Raw data:
────────────────

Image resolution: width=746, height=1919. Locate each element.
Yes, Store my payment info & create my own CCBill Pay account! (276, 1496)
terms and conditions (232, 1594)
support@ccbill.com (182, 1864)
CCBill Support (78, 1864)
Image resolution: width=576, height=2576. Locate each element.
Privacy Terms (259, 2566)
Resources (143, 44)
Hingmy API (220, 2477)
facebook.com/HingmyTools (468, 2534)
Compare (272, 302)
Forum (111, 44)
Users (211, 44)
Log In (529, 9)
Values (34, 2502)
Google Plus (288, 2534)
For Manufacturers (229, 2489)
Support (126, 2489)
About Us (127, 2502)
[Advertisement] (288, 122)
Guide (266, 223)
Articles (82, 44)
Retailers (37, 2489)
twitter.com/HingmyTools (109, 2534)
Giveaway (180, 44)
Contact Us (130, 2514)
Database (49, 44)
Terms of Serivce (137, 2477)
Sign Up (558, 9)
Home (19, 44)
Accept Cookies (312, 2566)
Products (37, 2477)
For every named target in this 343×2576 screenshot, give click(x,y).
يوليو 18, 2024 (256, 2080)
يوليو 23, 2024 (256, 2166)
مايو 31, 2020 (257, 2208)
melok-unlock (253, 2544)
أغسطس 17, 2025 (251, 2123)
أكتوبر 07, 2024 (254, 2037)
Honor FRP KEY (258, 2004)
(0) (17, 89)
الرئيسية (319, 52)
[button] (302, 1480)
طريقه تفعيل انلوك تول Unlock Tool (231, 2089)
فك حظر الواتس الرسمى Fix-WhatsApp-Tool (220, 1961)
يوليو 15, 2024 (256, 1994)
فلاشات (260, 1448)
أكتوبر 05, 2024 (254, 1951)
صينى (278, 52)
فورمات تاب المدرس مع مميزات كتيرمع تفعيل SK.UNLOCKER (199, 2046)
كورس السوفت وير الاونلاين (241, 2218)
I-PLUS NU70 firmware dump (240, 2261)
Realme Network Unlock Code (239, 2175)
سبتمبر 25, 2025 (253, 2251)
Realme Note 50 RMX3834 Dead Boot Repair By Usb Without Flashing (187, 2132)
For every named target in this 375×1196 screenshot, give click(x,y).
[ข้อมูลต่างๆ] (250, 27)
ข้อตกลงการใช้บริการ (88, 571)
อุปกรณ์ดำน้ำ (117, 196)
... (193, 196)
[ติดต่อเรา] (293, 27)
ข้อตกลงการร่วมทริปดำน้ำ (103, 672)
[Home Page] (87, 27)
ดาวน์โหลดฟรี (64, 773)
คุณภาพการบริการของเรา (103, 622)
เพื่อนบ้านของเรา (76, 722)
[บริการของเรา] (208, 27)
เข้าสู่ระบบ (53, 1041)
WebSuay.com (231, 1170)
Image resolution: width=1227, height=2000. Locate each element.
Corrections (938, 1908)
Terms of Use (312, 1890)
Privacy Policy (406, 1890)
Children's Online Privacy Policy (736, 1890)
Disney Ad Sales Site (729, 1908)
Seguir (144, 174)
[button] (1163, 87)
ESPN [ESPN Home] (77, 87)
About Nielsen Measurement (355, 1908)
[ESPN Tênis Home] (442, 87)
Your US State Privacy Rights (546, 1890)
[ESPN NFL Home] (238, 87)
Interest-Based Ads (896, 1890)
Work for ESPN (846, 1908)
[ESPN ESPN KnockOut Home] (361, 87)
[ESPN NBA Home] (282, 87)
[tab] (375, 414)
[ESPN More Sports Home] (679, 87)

────────────────

Please work out how many lines above carry "target", writing only the result.

Solution to the problem:
2